While some organizations focus on vanity metrics such as “likes,” savvy B2B teams understand that a like does not spell success. With like bots crawling platforms, it’s easier than ever to receive a thumbs-up. Plus, even if a like is organic, it does not mean that the prospect is seriously exploring your tool. But when an audience member shares a piece of content using his or her social profile, it’s often an indication of a deeper level of investment.

When individuals share a blog post or image, it’s because they were so deeply affected (positively or negatively) that they felt the need to evangelize the content among their social networks. Usually, if the content you’re providing receives likes but not shares, you’re probably not offering audiences information impactful or insightful enough to convince them to spread the word.

· Customer Acquisition Cost

B2B sales and marketing teams often employ a whatever-it-takes attitude when it comes to closing deals and acquiring customers. But this persistent approach doesn’t mean that any team should also take a whatever-it-costs attitude for customer acquisition. Customer acquisition cost is the total of how much it costs to convert one target audience member into a paying customer.

These costs can include the CPC of a PPC campaign that initially drove the target to your brand’s site, the price of a research-based case study that you created to drive email open rates, the cost of hosting a webinar on your site, and the number of hours sales and marketing teams spend liaising with target audiences in trying to convince them to buy or subscribe.

Too often, the cost of acquiring a customer outweighs the value he or she provides, especially if there are few opportunities for future upsells or long-term customer retention. You can calculate customer acquisition cost by dividing a campaign’s total marketing costs by the number of customers acquired within a specific period. If your CAC rates are high or consistently rising, it’s a red flag telling you that something in your marketing funnel is amiss.

·  Domain Authority

Every business, including B2B companies, must be mindful of their domain authority to drive ongoing, organic traffic. The cost of running outbound marketing campaigns can be high, and rather than throwing the entirety of your budget at social ads and content production, you should also attempt to usher in organic leads.

The best way to secure this inbound interest is by maintaining a high domain authority. Domain authority refers to a site’s ranking based on a scale of 1-100; the sites that boast higher rankings are better placed to receive more traffic and SERP awareness. Your DA comprises several factors, including Mozrank, Moztrust, and Link Profile.

Among the best ways to ensure DA improvement is to generate high-quality content consistently. The more quality content you deliver, the more likely it is that your site will garner backlinks to build authority. If your DA slips from month to month, it’s an indication that other sites have stopped linking to you because they either do not trust your content or you have not put out enough new content.

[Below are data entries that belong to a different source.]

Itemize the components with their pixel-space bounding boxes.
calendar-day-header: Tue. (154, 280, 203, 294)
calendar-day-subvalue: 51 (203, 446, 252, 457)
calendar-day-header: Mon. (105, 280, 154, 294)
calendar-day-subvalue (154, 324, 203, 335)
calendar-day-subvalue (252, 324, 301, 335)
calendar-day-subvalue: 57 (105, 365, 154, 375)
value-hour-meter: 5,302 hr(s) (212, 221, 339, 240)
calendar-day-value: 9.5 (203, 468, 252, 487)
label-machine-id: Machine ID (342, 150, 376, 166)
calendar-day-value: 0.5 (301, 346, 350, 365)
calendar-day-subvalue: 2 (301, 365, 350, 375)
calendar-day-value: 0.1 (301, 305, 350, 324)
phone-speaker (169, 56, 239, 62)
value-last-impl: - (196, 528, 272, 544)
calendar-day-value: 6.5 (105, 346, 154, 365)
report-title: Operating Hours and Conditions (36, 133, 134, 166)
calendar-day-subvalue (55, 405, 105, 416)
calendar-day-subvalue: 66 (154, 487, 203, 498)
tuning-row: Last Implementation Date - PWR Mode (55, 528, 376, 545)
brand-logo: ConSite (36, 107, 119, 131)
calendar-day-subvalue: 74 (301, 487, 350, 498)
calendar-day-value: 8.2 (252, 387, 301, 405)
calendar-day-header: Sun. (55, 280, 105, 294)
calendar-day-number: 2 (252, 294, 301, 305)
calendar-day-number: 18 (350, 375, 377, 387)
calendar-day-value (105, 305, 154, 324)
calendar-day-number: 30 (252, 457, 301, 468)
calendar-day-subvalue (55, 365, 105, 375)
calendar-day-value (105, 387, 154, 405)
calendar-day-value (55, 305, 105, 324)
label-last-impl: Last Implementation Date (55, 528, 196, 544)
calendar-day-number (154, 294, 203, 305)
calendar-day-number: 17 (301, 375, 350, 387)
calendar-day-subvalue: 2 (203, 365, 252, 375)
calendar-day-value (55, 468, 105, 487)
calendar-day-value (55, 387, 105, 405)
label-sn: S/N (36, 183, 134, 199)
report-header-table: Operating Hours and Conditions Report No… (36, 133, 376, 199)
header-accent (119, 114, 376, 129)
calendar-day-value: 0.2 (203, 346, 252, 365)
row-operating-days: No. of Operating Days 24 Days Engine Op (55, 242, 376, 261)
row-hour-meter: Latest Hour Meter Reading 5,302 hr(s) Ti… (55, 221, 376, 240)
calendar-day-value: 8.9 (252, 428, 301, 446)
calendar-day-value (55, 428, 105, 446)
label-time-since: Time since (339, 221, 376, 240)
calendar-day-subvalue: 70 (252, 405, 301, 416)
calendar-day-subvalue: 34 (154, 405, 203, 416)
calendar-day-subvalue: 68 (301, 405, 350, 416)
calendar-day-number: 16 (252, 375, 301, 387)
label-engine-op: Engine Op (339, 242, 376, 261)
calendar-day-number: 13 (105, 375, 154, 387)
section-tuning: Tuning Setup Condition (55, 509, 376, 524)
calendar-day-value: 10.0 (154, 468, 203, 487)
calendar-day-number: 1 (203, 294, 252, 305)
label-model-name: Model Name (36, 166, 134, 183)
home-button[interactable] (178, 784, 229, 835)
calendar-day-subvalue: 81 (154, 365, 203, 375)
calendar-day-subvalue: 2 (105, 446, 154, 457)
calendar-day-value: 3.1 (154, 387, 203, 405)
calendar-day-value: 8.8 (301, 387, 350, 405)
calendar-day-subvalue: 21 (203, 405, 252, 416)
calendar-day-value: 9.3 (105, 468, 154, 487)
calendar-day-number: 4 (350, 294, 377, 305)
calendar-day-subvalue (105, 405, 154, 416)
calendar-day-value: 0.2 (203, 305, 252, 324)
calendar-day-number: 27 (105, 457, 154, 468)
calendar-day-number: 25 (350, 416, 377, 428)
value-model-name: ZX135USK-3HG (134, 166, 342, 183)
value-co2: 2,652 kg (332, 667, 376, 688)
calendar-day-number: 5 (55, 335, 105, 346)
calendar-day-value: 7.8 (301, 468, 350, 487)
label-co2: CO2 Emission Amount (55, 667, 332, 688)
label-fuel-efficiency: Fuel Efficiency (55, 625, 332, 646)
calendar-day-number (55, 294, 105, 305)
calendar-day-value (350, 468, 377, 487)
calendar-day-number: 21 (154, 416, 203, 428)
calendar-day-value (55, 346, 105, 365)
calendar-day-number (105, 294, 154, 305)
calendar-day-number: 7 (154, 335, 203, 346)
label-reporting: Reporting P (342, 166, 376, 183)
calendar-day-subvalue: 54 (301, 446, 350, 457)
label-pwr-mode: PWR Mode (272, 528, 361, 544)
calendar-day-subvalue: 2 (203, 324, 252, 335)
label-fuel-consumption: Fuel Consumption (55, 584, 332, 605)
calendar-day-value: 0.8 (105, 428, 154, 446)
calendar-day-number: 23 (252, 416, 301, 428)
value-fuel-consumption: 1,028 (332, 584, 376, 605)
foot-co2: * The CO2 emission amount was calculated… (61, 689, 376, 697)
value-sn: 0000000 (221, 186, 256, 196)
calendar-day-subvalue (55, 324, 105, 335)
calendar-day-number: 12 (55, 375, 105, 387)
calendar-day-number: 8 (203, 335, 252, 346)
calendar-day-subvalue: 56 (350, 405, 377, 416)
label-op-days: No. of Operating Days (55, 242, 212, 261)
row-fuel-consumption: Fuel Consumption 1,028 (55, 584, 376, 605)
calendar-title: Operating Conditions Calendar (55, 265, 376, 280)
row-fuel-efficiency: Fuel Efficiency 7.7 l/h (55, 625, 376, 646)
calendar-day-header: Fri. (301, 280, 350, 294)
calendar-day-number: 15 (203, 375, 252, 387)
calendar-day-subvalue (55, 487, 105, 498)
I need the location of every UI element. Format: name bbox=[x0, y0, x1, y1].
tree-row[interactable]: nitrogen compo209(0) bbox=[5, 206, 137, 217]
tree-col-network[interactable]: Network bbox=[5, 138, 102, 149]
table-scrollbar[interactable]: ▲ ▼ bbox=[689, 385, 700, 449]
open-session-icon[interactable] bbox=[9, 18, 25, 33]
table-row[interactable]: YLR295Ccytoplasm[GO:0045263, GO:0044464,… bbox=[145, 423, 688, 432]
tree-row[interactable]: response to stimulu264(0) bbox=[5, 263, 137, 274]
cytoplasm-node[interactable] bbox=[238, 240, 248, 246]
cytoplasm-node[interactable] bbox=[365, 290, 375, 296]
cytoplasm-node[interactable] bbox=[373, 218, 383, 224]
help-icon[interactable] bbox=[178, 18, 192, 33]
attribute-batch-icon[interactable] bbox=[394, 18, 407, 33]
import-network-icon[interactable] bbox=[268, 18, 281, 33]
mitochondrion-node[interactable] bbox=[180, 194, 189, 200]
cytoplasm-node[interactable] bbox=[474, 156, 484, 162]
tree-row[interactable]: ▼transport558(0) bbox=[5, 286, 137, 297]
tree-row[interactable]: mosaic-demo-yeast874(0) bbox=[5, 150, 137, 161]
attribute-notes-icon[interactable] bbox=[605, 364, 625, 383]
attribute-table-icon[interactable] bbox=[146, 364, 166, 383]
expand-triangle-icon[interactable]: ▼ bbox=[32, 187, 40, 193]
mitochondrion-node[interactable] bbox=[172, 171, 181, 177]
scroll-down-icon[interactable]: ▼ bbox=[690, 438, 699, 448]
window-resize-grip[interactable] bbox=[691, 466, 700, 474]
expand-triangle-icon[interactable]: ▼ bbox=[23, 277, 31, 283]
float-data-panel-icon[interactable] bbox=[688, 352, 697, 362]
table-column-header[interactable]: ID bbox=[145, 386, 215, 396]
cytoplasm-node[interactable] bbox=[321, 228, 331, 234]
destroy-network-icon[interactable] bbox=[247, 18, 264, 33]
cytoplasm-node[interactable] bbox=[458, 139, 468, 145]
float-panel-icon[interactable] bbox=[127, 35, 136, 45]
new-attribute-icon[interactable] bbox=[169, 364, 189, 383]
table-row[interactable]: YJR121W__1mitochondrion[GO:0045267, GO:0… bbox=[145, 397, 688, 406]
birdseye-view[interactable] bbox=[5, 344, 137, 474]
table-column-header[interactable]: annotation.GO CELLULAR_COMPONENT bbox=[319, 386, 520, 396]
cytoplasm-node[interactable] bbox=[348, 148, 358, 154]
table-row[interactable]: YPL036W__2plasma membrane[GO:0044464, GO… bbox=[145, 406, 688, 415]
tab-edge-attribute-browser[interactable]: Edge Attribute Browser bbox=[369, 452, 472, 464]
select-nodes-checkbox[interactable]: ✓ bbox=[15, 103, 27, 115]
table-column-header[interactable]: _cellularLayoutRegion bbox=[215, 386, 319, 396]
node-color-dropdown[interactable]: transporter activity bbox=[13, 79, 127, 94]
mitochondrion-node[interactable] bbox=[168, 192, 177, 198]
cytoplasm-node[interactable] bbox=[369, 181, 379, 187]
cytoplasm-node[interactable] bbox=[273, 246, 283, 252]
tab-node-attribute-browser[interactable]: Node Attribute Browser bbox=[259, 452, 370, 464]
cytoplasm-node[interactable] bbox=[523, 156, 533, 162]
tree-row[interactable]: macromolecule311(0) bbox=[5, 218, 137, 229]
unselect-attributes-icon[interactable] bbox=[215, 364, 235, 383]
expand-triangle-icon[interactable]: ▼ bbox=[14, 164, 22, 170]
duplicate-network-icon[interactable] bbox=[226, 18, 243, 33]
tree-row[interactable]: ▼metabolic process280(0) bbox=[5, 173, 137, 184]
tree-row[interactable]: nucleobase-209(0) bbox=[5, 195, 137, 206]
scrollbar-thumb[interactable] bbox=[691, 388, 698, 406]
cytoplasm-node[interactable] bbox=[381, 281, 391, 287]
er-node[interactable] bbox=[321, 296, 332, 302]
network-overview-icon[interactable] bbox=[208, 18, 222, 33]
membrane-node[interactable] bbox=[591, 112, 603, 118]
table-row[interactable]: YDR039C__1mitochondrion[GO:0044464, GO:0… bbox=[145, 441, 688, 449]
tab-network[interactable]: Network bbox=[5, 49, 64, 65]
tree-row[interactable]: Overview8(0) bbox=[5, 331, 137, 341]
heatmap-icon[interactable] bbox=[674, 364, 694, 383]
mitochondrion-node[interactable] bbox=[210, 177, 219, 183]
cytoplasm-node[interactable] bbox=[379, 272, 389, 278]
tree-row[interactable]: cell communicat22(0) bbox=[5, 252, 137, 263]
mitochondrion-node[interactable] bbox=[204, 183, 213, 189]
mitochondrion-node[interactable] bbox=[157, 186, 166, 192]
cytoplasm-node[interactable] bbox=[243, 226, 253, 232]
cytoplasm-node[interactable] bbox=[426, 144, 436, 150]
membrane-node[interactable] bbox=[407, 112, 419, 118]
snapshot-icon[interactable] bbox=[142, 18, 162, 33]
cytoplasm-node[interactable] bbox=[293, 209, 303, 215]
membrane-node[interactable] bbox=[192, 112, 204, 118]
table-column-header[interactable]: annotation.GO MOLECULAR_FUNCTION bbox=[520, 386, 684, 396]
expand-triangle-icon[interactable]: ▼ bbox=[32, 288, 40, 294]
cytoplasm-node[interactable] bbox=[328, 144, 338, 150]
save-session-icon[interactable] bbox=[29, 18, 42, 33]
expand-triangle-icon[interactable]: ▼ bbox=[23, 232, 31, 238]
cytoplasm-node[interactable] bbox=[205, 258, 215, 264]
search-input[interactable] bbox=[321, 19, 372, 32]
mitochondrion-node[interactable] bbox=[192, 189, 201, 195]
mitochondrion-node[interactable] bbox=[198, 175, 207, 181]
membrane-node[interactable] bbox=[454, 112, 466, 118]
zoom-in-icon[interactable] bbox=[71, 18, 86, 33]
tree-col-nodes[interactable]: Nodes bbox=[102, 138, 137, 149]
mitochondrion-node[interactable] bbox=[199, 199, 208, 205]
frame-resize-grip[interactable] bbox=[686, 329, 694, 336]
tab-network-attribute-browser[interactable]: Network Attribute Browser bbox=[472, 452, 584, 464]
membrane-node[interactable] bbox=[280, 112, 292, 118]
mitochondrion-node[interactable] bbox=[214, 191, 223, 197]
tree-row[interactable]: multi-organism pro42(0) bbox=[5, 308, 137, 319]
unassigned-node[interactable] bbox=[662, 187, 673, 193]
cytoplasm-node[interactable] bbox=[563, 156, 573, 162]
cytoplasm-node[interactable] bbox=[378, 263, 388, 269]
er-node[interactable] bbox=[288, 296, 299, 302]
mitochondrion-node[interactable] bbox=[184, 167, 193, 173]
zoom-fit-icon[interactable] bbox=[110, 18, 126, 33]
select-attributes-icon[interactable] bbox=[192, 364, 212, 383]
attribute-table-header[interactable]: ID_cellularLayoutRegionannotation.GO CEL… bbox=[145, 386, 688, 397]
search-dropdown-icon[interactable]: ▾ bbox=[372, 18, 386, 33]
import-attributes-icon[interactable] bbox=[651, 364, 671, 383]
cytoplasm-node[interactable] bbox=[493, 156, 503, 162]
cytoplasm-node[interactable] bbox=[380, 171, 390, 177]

The Final Word—Boosting Profitability

Keep these five metrics in mind the next time you implement an online B2B marketing campaign. They’ll tell you how effective your campaign is in generating brand interests and whether you need to make changes to it. Making on-the-fly adjustments to your marketing campaigns can not only boost prospect interest but also cut marketing expenses. More importantly, it can help shorten the time it takes for you to find and convert a prospect. That, in turn, can boost your B2B company’s profitability. And that’s what B2B marketing is all about.